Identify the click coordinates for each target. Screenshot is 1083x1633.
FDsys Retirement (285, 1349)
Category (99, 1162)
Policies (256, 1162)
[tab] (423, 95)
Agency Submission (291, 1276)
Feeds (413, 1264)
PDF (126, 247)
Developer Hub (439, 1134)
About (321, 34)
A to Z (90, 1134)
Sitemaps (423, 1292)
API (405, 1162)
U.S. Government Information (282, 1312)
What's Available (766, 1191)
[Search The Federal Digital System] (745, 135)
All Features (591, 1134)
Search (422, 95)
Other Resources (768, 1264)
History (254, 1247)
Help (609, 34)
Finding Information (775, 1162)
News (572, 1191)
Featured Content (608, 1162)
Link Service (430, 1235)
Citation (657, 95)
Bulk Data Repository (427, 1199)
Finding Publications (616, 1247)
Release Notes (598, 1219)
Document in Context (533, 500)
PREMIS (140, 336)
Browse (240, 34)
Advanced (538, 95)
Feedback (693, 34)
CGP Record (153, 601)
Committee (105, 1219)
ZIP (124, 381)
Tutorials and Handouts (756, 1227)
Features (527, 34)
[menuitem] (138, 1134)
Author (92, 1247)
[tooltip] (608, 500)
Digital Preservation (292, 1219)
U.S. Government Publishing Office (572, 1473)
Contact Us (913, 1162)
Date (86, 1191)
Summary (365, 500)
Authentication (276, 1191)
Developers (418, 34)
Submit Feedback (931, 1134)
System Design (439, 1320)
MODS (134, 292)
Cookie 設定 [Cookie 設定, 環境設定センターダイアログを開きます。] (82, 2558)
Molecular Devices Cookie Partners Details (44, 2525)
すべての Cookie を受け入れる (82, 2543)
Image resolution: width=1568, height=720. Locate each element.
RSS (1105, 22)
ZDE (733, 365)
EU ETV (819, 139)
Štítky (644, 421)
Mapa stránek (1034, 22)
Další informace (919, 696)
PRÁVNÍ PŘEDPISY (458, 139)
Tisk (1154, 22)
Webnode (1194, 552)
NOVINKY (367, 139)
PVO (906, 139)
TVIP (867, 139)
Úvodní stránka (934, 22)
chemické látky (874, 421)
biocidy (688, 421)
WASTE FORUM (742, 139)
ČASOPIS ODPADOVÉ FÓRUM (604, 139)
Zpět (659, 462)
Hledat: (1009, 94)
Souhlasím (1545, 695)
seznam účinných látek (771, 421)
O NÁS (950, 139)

*-*-*

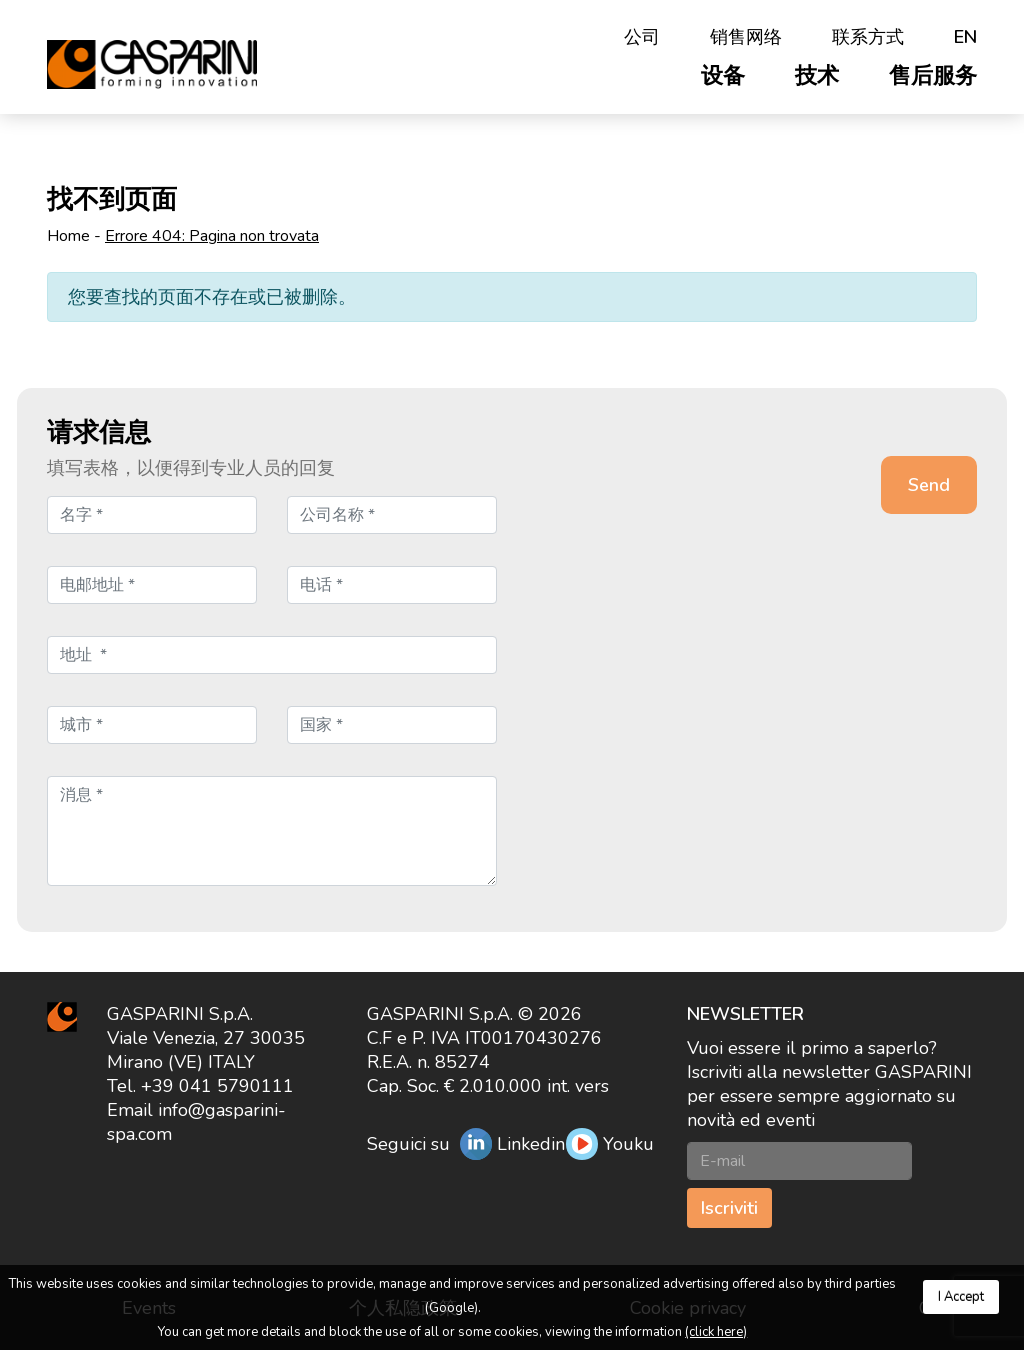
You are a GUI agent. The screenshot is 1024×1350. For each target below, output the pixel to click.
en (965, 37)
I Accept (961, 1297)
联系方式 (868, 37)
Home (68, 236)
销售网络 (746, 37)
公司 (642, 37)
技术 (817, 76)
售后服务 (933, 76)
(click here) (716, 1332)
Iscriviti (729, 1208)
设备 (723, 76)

*-*-*

Where the listing above has a line with "TVIP (867, 139)", start there, and output every line exactly through the line with "O NÁS (950, 139)", which is also included.

TVIP (867, 139)
Úvodní stránka (934, 22)
chemické látky (874, 421)
biocidy (688, 421)
WASTE FORUM (742, 139)
ČASOPIS ODPADOVÉ FÓRUM (604, 139)
Zpět (659, 462)
Hledat: (1009, 94)
Souhlasím (1545, 695)
seznam účinných látek (771, 421)
O NÁS (950, 139)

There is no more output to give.